→ **MATERIAL PROVIDED**
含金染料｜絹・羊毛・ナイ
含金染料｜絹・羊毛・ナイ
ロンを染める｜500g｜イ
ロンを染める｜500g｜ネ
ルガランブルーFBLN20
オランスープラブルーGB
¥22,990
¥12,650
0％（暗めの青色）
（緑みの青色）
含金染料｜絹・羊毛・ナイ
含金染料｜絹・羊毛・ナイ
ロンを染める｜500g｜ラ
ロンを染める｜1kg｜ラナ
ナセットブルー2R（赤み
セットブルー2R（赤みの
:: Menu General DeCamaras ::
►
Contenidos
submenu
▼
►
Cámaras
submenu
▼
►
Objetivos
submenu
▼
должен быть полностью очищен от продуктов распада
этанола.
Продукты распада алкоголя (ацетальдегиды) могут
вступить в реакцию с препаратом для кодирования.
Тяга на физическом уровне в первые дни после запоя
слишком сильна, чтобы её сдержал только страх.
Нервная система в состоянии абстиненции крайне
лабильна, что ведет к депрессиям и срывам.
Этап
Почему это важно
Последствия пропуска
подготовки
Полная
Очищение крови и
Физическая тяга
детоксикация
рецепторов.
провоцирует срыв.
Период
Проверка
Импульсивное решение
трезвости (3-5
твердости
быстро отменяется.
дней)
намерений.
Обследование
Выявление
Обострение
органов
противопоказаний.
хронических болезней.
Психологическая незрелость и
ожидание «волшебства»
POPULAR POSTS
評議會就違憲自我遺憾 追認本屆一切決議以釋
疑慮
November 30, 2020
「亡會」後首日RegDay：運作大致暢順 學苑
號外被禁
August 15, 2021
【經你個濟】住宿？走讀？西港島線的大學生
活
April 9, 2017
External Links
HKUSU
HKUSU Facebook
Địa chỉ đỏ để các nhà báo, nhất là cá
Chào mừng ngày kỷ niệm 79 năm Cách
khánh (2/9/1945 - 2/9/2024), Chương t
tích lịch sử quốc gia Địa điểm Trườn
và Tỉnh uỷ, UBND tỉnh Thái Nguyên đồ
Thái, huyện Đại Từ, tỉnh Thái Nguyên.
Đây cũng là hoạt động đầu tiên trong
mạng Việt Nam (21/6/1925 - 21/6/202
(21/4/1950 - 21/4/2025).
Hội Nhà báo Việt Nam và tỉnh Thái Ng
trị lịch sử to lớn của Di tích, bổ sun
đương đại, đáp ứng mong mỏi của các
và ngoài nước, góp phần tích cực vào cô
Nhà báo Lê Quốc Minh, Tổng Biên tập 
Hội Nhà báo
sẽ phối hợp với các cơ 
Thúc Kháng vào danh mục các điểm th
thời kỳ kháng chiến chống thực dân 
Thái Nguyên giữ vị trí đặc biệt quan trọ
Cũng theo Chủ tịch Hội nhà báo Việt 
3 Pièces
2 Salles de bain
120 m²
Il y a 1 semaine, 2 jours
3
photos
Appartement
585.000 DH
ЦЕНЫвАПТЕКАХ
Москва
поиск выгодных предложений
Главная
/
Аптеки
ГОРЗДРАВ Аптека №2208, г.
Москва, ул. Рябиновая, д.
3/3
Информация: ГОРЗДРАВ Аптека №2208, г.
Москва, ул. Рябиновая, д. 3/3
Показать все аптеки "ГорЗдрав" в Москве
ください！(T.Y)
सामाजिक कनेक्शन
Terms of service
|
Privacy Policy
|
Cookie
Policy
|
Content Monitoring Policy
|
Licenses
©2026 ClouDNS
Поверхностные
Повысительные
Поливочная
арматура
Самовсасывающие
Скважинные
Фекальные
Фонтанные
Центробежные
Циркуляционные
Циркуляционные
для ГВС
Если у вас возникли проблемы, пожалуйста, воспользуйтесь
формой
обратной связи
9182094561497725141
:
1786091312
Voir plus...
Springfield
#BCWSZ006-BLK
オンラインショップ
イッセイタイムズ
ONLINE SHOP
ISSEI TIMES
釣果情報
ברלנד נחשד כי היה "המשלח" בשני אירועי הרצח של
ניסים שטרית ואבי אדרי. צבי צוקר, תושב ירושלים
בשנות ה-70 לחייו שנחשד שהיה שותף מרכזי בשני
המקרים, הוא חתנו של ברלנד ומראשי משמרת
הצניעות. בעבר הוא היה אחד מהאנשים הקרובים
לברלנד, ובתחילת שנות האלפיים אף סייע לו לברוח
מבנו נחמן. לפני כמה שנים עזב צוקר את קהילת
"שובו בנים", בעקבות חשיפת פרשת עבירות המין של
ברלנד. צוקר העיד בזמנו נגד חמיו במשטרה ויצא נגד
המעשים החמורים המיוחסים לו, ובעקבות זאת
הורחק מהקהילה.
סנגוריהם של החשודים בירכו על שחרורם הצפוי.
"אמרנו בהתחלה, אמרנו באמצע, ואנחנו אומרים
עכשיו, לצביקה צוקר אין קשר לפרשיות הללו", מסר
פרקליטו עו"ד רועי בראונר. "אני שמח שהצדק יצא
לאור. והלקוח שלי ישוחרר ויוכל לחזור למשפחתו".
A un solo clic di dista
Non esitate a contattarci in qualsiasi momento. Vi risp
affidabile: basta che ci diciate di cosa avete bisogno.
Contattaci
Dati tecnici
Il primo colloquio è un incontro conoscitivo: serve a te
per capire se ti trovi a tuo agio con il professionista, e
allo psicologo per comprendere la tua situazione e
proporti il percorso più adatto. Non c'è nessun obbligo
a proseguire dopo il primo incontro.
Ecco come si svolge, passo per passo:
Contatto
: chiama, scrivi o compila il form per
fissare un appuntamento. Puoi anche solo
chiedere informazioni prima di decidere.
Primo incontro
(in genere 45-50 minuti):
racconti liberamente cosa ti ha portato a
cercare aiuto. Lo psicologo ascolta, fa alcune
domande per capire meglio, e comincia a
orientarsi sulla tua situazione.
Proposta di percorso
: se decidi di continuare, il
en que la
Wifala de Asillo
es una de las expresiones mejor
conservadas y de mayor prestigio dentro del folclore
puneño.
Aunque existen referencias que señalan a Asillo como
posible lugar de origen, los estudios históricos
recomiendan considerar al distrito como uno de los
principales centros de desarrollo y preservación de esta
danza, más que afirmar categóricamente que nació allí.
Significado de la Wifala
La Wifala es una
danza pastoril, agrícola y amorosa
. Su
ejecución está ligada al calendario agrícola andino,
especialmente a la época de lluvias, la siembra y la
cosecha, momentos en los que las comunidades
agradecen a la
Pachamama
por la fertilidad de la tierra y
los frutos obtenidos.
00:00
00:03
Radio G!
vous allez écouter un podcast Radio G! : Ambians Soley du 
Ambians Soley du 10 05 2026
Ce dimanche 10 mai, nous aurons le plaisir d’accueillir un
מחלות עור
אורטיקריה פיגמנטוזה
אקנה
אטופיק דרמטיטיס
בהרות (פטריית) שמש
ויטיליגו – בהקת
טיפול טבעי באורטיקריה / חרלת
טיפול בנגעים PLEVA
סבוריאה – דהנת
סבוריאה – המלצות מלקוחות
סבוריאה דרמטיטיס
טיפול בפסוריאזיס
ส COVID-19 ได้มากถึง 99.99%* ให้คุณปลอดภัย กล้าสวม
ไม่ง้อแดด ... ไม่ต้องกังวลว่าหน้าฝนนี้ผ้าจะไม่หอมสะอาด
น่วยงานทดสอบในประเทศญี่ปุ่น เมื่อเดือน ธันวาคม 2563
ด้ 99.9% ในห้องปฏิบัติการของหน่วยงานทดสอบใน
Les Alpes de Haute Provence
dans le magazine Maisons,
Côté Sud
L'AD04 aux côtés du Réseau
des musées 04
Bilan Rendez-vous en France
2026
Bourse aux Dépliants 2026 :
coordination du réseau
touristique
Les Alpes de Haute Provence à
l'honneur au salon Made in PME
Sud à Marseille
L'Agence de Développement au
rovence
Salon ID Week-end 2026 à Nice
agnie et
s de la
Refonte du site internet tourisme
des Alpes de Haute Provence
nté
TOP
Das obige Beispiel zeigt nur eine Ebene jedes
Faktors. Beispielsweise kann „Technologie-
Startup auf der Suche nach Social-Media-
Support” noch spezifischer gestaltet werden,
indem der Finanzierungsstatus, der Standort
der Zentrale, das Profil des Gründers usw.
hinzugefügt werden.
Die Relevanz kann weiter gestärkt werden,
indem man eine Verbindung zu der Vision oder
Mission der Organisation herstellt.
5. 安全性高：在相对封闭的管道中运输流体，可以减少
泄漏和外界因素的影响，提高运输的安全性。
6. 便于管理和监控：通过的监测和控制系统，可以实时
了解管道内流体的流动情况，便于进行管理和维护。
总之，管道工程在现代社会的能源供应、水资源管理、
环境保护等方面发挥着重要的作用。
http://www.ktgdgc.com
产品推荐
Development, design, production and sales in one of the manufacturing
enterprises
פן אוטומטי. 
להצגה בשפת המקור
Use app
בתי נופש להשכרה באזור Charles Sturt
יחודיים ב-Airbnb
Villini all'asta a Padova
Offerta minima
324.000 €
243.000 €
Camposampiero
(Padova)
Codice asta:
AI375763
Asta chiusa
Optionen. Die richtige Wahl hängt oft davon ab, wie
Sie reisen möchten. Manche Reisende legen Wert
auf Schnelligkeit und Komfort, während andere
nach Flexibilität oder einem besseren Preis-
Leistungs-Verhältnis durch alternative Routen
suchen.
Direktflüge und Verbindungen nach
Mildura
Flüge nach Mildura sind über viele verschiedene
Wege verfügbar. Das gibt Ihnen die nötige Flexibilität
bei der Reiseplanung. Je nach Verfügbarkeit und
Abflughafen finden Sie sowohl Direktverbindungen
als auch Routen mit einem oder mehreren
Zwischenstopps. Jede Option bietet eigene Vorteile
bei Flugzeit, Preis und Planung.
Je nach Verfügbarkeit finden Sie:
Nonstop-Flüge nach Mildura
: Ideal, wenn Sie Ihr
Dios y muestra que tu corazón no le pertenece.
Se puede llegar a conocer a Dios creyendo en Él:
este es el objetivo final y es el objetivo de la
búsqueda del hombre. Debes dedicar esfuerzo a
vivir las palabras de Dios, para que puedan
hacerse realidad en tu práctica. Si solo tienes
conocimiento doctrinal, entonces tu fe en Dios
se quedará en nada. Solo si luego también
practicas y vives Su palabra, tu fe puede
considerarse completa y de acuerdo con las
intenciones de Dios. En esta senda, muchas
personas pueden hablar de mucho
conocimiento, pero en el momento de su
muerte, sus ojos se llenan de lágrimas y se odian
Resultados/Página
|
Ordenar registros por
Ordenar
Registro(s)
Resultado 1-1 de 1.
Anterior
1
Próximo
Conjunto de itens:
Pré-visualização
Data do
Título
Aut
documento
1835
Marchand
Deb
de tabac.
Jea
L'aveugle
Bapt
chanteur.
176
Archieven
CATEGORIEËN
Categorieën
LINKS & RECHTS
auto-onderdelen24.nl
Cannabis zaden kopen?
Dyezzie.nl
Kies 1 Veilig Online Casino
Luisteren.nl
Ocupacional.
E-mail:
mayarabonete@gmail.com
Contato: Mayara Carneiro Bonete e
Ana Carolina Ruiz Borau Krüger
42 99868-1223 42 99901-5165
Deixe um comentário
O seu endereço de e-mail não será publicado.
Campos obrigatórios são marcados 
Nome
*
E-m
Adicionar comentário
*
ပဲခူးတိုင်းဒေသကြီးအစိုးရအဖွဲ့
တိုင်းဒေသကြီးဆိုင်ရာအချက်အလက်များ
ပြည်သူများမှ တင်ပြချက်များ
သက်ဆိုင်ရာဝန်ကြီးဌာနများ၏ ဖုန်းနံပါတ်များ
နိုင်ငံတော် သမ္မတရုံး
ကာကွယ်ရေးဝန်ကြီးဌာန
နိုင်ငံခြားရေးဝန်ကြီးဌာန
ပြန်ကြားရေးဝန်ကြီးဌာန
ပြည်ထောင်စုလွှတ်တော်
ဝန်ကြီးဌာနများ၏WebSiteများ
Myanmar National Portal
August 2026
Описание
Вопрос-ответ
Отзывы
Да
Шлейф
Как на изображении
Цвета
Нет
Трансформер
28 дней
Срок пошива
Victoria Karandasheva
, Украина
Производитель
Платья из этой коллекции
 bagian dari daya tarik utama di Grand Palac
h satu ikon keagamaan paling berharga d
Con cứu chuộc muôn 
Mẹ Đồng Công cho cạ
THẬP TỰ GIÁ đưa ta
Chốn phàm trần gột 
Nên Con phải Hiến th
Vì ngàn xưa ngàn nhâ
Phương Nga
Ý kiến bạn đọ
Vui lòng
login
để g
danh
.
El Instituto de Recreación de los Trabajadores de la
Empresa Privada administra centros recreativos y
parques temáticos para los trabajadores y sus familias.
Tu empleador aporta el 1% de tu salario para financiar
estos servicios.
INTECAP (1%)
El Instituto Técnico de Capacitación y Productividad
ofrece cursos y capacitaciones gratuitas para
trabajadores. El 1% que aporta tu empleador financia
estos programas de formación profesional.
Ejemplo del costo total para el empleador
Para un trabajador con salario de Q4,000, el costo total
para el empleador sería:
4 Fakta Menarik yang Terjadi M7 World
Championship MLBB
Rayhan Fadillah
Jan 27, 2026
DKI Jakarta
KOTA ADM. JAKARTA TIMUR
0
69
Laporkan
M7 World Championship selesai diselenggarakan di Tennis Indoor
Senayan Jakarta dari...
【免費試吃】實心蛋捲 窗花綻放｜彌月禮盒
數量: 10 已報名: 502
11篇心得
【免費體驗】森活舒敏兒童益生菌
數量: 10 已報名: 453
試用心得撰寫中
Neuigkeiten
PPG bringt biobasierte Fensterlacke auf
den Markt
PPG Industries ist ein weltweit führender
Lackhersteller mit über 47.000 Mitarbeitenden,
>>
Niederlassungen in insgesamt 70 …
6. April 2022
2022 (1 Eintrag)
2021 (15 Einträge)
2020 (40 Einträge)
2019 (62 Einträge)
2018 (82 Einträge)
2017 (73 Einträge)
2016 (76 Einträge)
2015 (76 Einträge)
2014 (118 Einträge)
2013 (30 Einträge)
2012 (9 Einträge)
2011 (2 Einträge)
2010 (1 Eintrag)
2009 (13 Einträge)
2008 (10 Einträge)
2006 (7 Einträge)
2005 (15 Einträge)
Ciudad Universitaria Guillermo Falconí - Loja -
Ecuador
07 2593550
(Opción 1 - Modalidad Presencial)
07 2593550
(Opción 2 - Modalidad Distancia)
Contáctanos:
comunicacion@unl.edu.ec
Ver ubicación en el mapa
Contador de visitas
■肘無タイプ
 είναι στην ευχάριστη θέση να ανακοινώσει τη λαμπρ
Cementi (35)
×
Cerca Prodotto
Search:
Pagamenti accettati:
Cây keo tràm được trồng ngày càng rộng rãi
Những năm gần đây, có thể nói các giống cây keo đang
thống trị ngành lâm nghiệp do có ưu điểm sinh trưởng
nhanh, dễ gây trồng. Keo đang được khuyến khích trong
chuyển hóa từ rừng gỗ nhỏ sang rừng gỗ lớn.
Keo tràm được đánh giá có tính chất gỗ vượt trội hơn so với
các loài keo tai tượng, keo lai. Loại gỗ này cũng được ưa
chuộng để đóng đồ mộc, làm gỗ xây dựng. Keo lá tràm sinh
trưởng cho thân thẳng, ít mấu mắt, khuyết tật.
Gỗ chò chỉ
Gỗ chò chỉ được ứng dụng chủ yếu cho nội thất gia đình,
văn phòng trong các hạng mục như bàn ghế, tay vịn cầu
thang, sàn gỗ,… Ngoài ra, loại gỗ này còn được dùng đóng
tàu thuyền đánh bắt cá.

→ **HOW TO COMPLETE THIS TASK**
Reproduce the material above exactly, beginning at its first line and ending with the line that holds "mạng Việt Nam (21/6/1925 - 21/6/202". Include nothing else.

→ **ANSWER TO THIS PROBLEM**
含金染料｜絹・羊毛・ナイ
含金染料｜絹・羊毛・ナイ
ロンを染める｜500g｜イ
ロンを染める｜500g｜ネ
ルガランブルーFBLN20
オランスープラブルーGB
¥22,990
¥12,650
0％（暗めの青色）
（緑みの青色）
含金染料｜絹・羊毛・ナイ
含金染料｜絹・羊毛・ナイ
ロンを染める｜500g｜ラ
ロンを染める｜1kg｜ラナ
ナセットブルー2R（赤み
セットブルー2R（赤みの
:: Menu General DeCamaras ::
►
Contenidos
submenu
▼
►
Cámaras
submenu
▼
►
Objetivos
submenu
▼
должен быть полностью очищен от продуктов распада
этанола.
Продукты распада алкоголя (ацетальдегиды) могут
вступить в реакцию с препаратом для кодирования.
Тяга на физическом уровне в первые дни после запоя
слишком сильна, чтобы её сдержал только страх.
Нервная система в состоянии абстиненции крайне
лабильна, что ведет к депрессиям и срывам.
Этап
Почему это важно
Последствия пропуска
подготовки
Полная
Очищение крови и
Физическая тяга
детоксикация
рецепторов.
провоцирует срыв.
Период
Проверка
Импульсивное решение
трезвости (3-5
твердости
быстро отменяется.
дней)
намерений.
Обследование
Выявление
Обострение
органов
противопоказаний.
хронических болезней.
Психологическая незрелость и
ожидание «волшебства»
POPULAR POSTS
評議會就違憲自我遺憾 追認本屆一切決議以釋
疑慮
November 30, 2020
「亡會」後首日RegDay：運作大致暢順 學苑
號外被禁
August 15, 2021
【經你個濟】住宿？走讀？西港島線的大學生
活
April 9, 2017
External Links
HKUSU
HKUSU Facebook
Địa chỉ đỏ để các nhà báo, nhất là cá
Chào mừng ngày kỷ niệm 79 năm Cách
khánh (2/9/1945 - 2/9/2024), Chương t
tích lịch sử quốc gia Địa điểm Trườn
và Tỉnh uỷ, UBND tỉnh Thái Nguyên đồ
Thái, huyện Đại Từ, tỉnh Thái Nguyên.
Đây cũng là hoạt động đầu tiên trong
mạng Việt Nam (21/6/1925 - 21/6/202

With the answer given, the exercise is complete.